As our recently compiled spreadsheet illustrates, Senate Republicans have not won more votes or represented more Americans than Democrats since the late 1990s. Nevertheless, they’ve run the body just over half the time since, and this pattern of minority rule that existed continually from 2014-2020 may repeat itself next year. With more Americans increasingly voting straight tickets, it’s become almost impossible for Democrats to win the Senate unless the stars align as they did in 2018 and 2020.

The other major challenge Democrats face next year is that the president's party almost always loses a sizable number of seats in Congress in midterm elections, when opposition voters are energized to vote and the president's supporters are usually demobilized.

This dynamic has played out in every midterm since 2006, and the vast majority of them since World War II. The few exceptions include elections such as 2002, when the GOP benefited from George W. Bush’s post-9/11 surge in popularity combined with a pro-Republican shift in redistricting, or 1998, when Bill Clinton's approval rating peaked at over 60% amid the best economic growth cycle in decades and a backlash to the GOP’s impeachment efforts. Joe Biden is unlikely to benefit from such one-off factors, particularly since partisan polarization has only grown stronger in the ensuing years.

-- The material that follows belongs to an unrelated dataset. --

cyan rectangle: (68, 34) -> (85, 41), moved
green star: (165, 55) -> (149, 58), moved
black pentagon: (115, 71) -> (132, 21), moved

However, one mitigating factor for Democrats in 2022 is that, unlike in past midterms such as 2010 or 1994 when Democrats suffered massive downballot losses, Democrats have far fewer seats to protect that are hostile to their party at the presidential level.

In 2010, Democrats were defending 48 House seats that had voted for John McCain in 2008 and another 19 where Barack Obama won by less than his national margin. Democrats that November would go on to lose 50 of these 67 districts. The Senate story is similar: When Republicans flipped the Senate in 2014, Democrats were trying to hold seven seats in states that Obama had lost during his re-election campaign, and the GOP flipped all of them on its way to gaining nine seats that year. 

Following the 2020 elections, however, Democrats hold just seven House districts that voted for Donald Trump and another 15 that Biden won by less than his national margin of 4 points. In the Senate, none of the states that are up in 2022 went for Trump, though four backed Biden by less than his national margin.

While House Democrats are unlikely to suffer a setback anywhere near as monumental as the 63 net seats that they lost in 2010, the post-2020 Democratic majority of just 222 seats out of 435 is also much smaller than the 256 seats the party held going into the 2010 elections. A net loss of only five seats would be enough to flip the House back to Republicans, which is entirely plausible—if not likely—if 2022 proves to be a typical midterm. In the Senate, likewise, Republicans only need to capture a single seat to take back the chamber next year, compared to the six that they needed to flip in 2014.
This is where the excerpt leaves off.